Mon 03 October 2022 / the-software-ark

Quote of the week

Just a reminder that all bug prioritisation schemes in practice degenerate to three scheduling categories: do it now, do it later, never do it. If you have a numbered system with many priority levels, what you actually have is a bureaucratic system of denial.

- Kevlin Henney

Articles

Dashboarding done well

Not quite the same as dashboarding done right - since there is no such thing as a "correct" dashboard - only a useful one. You want metrics, explanations, worry-lines (i.e. if it hits this point we start to worry), links to other dashboards, key external metrics, etc. You need to boil the ocean to find the most useful few metrics.
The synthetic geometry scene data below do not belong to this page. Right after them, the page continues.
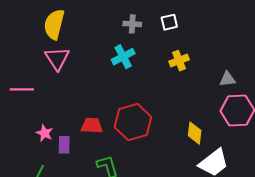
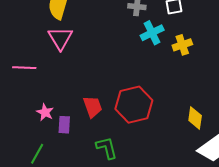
cyan cross: (123, 57) -> (152, 33), moved
red trapezoid: (92, 126) -> (93, 107), turned 65

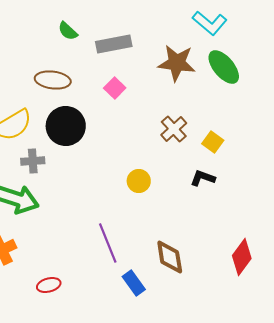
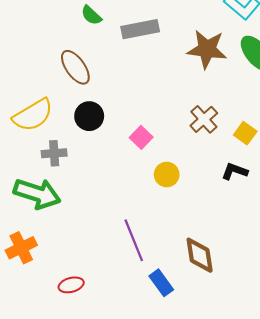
brown ellipse: (53, 80) -> (75, 67), turned 48
pink square: (115, 88) -> (141, 137), moved
black circle: (66, 126) -> (89, 116), size x0.7

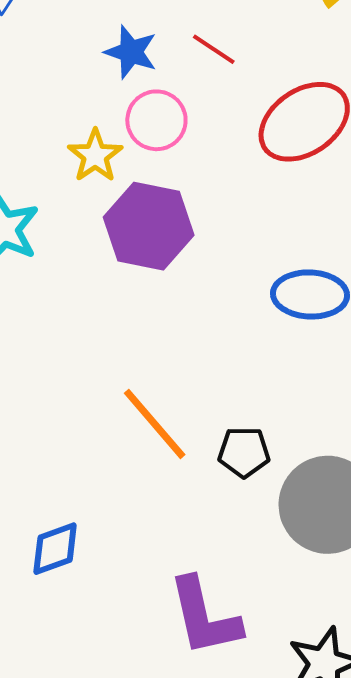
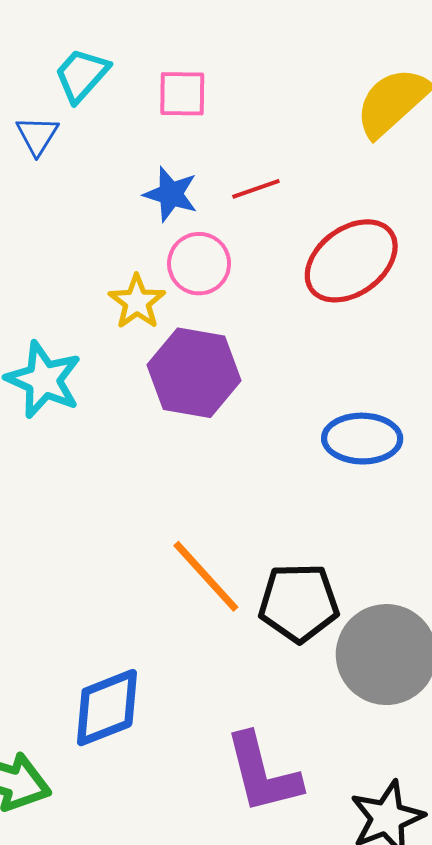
red line: (214, 49) -> (256, 189), turned -51
black pentagon: (244, 452) -> (299, 603), size x1.5
blue diamond: (55, 549) -> (107, 708), size x1.4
This is tough, so instead I've found more success with hierarchical dashboards. You build a top-level dashboard of key business metrics. You build a set of lower level dashboards for each key system, and sub-dashboards as needed for deep-dives. A good dashboard takes time - typically a couple of hours each month. But it saves you a lot of time when things go wrong.

Engineering Leadership

Last week I was in SF meeting with the wider WA BizX team. It came as no surprise that the engineers were warm, kind, geniune, with solid technical depth - even the more senior engineers. There was no "level-itis". What did surprise me was that I was having a very deep technical conversation with someone on the management path last week, and I was out of my depth. My previous experience with managers were with people who were only "lightly technical". The shift was great! The entire trip made me excited to work at WhatsApp and I felt energized by the idea that someone would call me out on any BS and I'd need to be on my A-game. It also got me thinking about Engineering Leadership.
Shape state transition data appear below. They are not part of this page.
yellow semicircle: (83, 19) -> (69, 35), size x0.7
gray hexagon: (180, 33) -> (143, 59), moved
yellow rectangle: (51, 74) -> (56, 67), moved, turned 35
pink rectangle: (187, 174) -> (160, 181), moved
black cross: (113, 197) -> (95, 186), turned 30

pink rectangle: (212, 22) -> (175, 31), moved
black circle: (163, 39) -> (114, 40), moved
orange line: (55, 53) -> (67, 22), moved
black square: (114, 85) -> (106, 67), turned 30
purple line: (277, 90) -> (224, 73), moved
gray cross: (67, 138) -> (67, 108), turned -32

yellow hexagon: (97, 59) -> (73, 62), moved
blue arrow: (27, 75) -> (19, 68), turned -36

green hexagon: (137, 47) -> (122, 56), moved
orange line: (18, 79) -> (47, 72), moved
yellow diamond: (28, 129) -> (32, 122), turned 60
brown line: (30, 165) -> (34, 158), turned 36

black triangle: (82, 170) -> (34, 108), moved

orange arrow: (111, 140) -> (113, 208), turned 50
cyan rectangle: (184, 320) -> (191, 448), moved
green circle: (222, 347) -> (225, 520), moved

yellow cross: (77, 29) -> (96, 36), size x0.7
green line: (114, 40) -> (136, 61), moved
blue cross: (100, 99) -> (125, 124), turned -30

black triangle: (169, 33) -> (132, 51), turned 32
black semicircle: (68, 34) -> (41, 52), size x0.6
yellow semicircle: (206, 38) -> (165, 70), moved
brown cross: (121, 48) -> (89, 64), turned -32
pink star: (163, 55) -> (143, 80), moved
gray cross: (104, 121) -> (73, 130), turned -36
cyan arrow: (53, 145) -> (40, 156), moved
I've always believed in benevolent dictatorship (Guido's BDFL), and hierarchies. Not as a way to drive career satisfaction, but as a way to build a cohesive product, and drive efficiencies. Having a single-threaded-owner across the org to escalate to really does help. At the very least, it provides a consistent prioritization landscape you can rely on. But at the same time, hierarchies can stem creativity, force one-person's vision, and inhibit career satisfaction. It's why you need checked-power; almost, selective anarchy. You have to be critical, otherwise things can go wrong fast.
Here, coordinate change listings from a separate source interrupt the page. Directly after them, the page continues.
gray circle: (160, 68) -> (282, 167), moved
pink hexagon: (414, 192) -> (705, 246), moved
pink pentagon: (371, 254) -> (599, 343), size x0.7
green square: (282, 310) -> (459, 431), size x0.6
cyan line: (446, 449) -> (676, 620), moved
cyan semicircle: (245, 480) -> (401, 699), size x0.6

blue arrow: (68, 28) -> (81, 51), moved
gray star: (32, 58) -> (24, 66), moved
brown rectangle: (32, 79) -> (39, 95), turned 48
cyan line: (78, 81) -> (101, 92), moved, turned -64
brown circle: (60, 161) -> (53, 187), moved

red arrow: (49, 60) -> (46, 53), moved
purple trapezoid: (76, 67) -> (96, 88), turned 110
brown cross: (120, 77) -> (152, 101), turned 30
It's not that you can't get by without hierarchy - it's just harder, especially the more senior you get. Driving impact in the absense of hierarchy requires investing in more time-consuming forms of influence like the favor bank. It's not bad, things just take longer. In return you get a better marketplace of ideas - at least in theory. I'm curious to see what I think in 6 months.

Focus

As a free-market capitalist, doing stuff you don't enjoy doing was always part of the game, but framing focus that way wasn't something I considered, even if it was something I followed. When thinking about work I looked at it like creativity in a straight-jacket: how do you find work that makes you happy but is valuable enough to get you well paid.

Often it's work that the org needs done even if you don't enjoy it. My rule has always been to enjoy the domain, and the process. Building well crafted software brings me joy, even if what exactly said software does doesn't enthuse me. To do this, I've found it important to know my stakeholders, read through 3 year plans, and fully contextualize the big-picture. Knowing how my work fits into the broader picture helps me advocate for calls that I think will pan out long-term, even if they hurt right now.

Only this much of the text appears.